■ Exercise objective:
Work out how many lines of the listing hold the string "their". Answer with that number alone.

■ Working data:
____

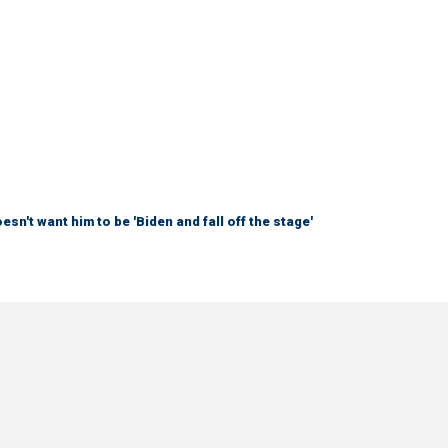
sn't want him to be 'Biden and fall off the stage'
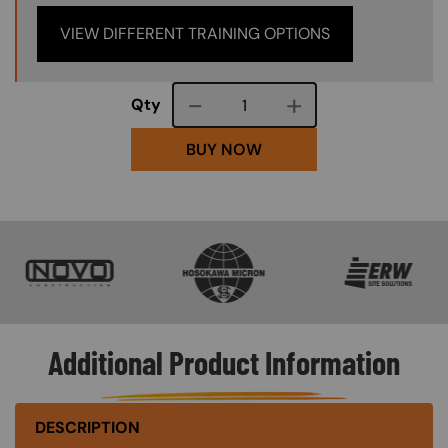
VIEW DIFFERENT TRAINING OPTIONS
Course quantity
Qty
BUY NOW
SVG
SVG
SVG
Additional Product Information
DESCRIPTION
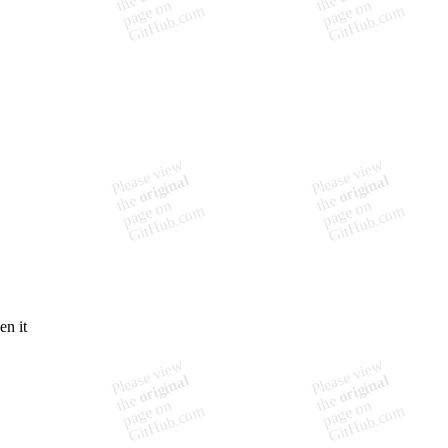
en it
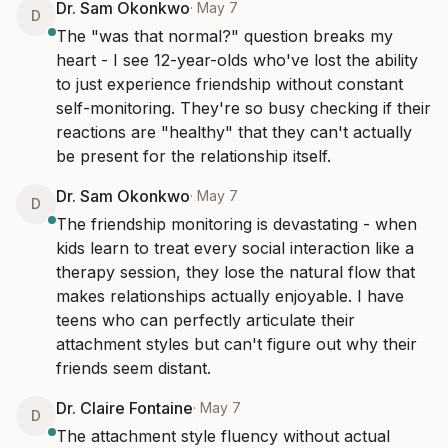
Dr. Sam Okonkwo
·
May 7
D
The "was that normal?" question breaks my 
heart - I see 12-year-olds who've lost the ability 
to just experience friendship without constant 
self-monitoring. They're so busy checking if their 
reactions are "healthy" that they can't actually 
be present for the relationship itself.
Dr. Sam Okonkwo
·
May 7
D
The friendship monitoring is devastating - when 
kids learn to treat every social interaction like a 
therapy session, they lose the natural flow that 
makes relationships actually enjoyable. I have 
teens who can perfectly articulate their 
attachment styles but can't figure out why their 
friends seem distant.
Dr. Claire Fontaine
·
May 7
D
The attachment style fluency without actual 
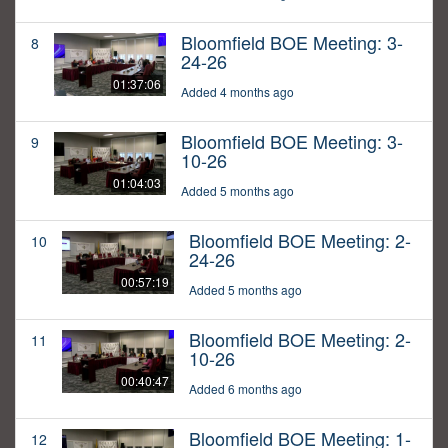
Bloomfield BOE Meeting: 3-
8
24-26
01:37:06
Added 4 months ago
Bloomfield BOE Meeting: 3-
9
10-26
01:04:03
Added 5 months ago
Bloomfield BOE Meeting: 2-
10
24-26
00:57:19
Added 5 months ago
Bloomfield BOE Meeting: 2-
11
10-26
00:40:47
Added 6 months ago
Bloomfield BOE Meeting: 1-
12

____

■ Result of the task:
3